Israel’s proposed judicial reforms and political instability risks affecting foreign direct investment (FDI) and harm the credit rating of a country whose tech success has gained it a name as a ‘start-up nation’, says new research by the Israel Democracy Institute (IDI), an independent research centre dedicated to strengthening the country’s democracy.

Israel’s new government — finally elected after four stalemate episodes and lead once again by Benjamin Netanyahu — introduced a judicial reform package in January that critics say will erase almost all checks on government power.


This package “may damage the country’s credit rating and the confidence of investors in it, and therefore may lead to damage to foreign investments”, the IDI warned in a January 22 research paper.

The country’s FDI attractiveness is often tied to its image and relative volatility.

“Israel is still far from countries like Hungary and Poland,” write the paper’s authors — among them ex-central bank governor Karnit Flug — “but it is important to understand that there is a connection between … the judiciary’s ability to review the government and investors’ confidence.”

Indeed, S&P’s global ratings director Maxim Rybnikov told Reuters this month that weakening Israel’s existing checks and balances “could in the future present downside risks to the ratings”.

Microsoft wades into AI

Microsoft announced a new “multi-year, multi-billion dollar” investment round to strengthen its existing partnership with OpenAI, the company behind the explosively popular chatbot ChatGPT. 


The partnership with OpenAI, which remains a capped-profit company and is governed by the OpenAI non-profit, “enables each of us to independently commercialise the resulting advanced artificial intelligence technologies”, Microsoft said in a statement on January 23. 

OpenAI struck a first partnership with Microsoft in 2016, when it started running most of its large-scale experiments on Microsoft Azure.

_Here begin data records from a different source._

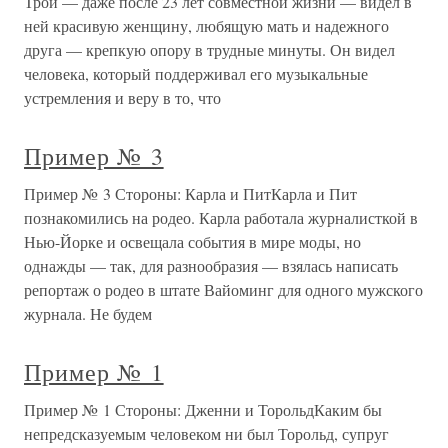
Трой — даже после 23 лет совместной жизни — видел в
ней красивую женщину, любящую мать и надежного
друга — крепкую опору в трудные минуты. Он видел
человека, который поддерживал его музыкальные
устремления и веру в то, что
Пример № 3
Пример № 3 Стороны: Карла и ПитКарла и Пит
познакомились на родео. Карла работала журналисткой в
Нью-Йорке и освещала события в мире моды, но
однажды — так, для разнообразия — взялась написать
репортаж о родео в штате Вайоминг для одного мужского
журнала. Не будем
Пример № 1
Пример № 1 Стороны: Дженни и ТорольдКаким бы
непредсказуемым человеком ни был Торольд, супруг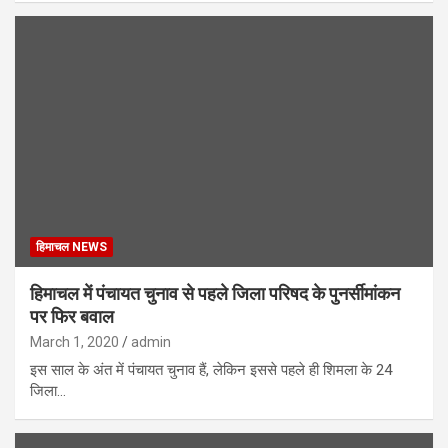
हिमाचल NEWS
हिमाचल में पंचायत चुनाव से पहले जिला परिषद के पुनर्सीमांकन
पर फिर बवाल
March 1, 2020
admin
इस साल के अंत में पंचायत चुनाव हैं, लेकिन इससे पहले ही शिमला के 24
जिला…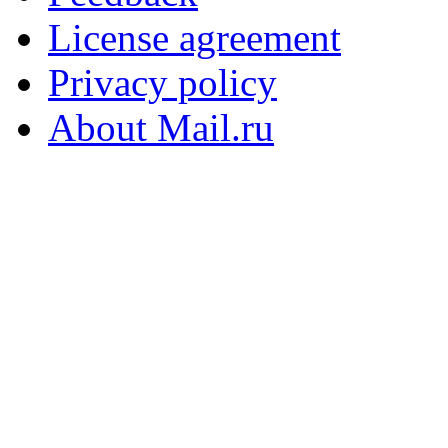
License agreement
Privacy policy
About Mail.ru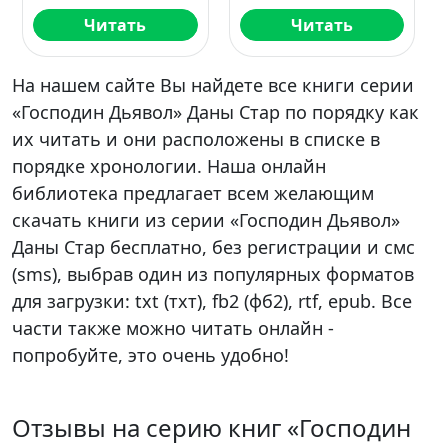
Читать
Читать
На нашем сайте Вы найдете все книги серии
«Господин Дьявол» Даны Стар по порядку как
их читать и они расположены в списке в
порядке хронологии. Наша онлайн
библиотека предлагает всем желающим
скачать книги из серии «Господин Дьявол»
Даны Стар бесплатно, без регистрации и смс
(sms), выбрав один из популярных форматов
для загрузки: txt (тхт), fb2 (фб2), rtf, epub. Все
части также можно читать онлайн -
попробуйте, это очень удобно!
Отзывы на серию книг «Господин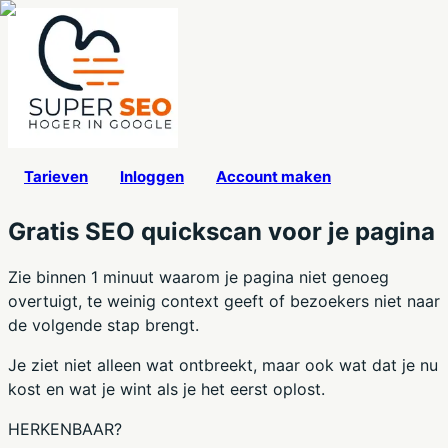
Tarieven
Inloggen
Account maken
Gratis SEO quickscan voor je pagina
Zie binnen 1 minuut waarom je pagina niet genoeg
overtuigt, te weinig context geeft of bezoekers niet naar
de volgende stap brengt.
Je ziet niet alleen wat ontbreekt, maar ook wat dat je nu
kost en wat je wint als je het eerst oplost.
HERKENBAAR?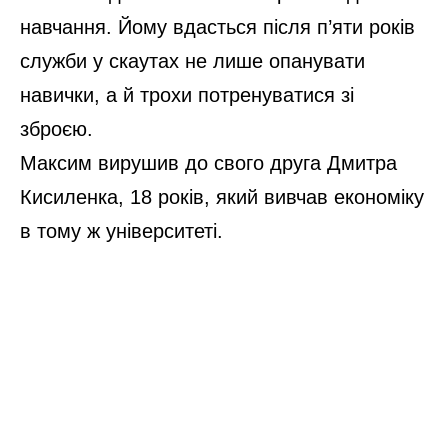
навчання. Йому вдасться після п’яти років
служби у скаутах не лише опанувати
навички, а й трохи потренуватися зі
зброєю.
Максим вирушив до свого друга Дмитра
Кисиленка, 18 років, який вивчав економіку
в тому ж університеті.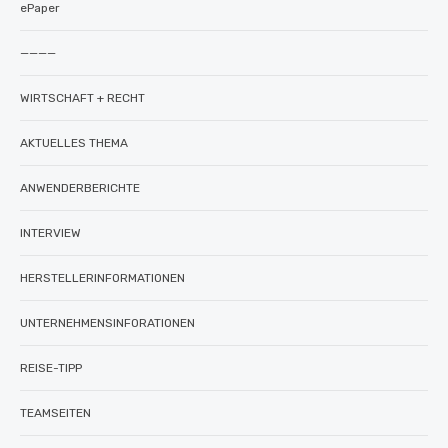
ePaper
————
WIRTSCHAFT + RECHT
AKTUELLES THEMA
ANWENDERBERICHTE
INTERVIEW
HERSTELLERINFORMATIONEN
UNTERNEHMENSINFORATIONEN
REISE-TIPP
TEAMSEITEN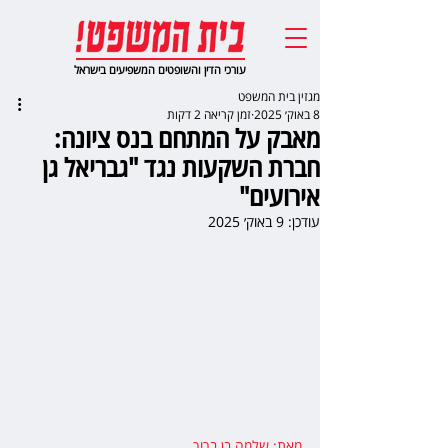
עורכי הדין והשופטים המשפיעים בישראל
מגזין בית המשפט
8 באוק׳ 2025
זמן קריאה 2 דקות
מאבק על המתחם בנס ציונה:
חברת השקעות נגד "גבריאל גן
אירועים"
עודכן:
9 באוק׳ 2025
מאת: שלמה בן ברוך
,  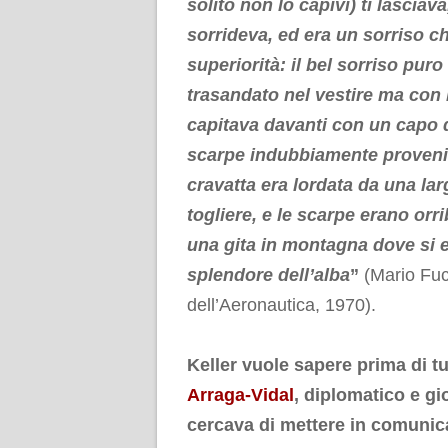
solito non lo capivi) ti lasciav
sorrideva, ed era un sorriso ch
superiorità: il bel sorriso pur
trasandato nel vestire ma con l
capitava davanti con un capo d
scarpe indubbiamente provenie
cravatta era lordata da una lar
togliere, e le scarpe erano or
una gita in montagna dove si e
splendore dell’alba
”
(Mario Fuci
dell’Aeronautica, 1970).
.
Keller vuole sapere prima di 
Arraga-Vidal
, diplomatico e gi
cercava di mettere in comunic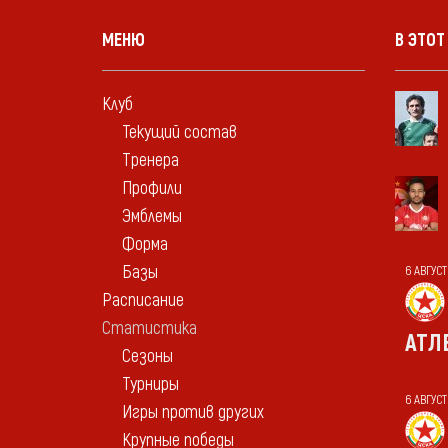
МЕНЮ
В ЭТОТ
Клуб
Текущий состав
Тренера
Профили
Эмблемы
Форма
Базы
6 АВГУСТ
Расписание
Статистика
АТЛ
Сезоны
Турниры
6 АВГУС
Игры против других
Крупные победы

In 2019, it invested $1bn in OpenAI “to support ... building artificial general intelligence with widely distributed economic benefits”.

The announcement comes as Microsoft and other tech companies lay off thousands of employees

NTT bets on a digital India

Japan’s Nippon Telegraph and Telephone (NTT) has committed to investing $500m annually in the development of its Indian operations over the next few years, betting on the continued strength of the country’s digital economy.

NTT’s fresh push in India includes nine new data centres and landing stations for undersea communications cables in Mumbai and Chennai, Nikkei Asia reported on January 20, adding that the company considers India its most important market. 

The plans — which coincide with pledges from Microsoft and Amazon’s AWS to heavily invest in their data centre operations in India — will double NTT’s load capacity in the country. 

The company invested $2.3bn in India in 2020 and 2021, according to fDi Markets data. In 2017, its erstwhile partner Tata Sons paid NTT $1.2bn to settle an arbitration award over a dissolved telecom joint venture between the two companies.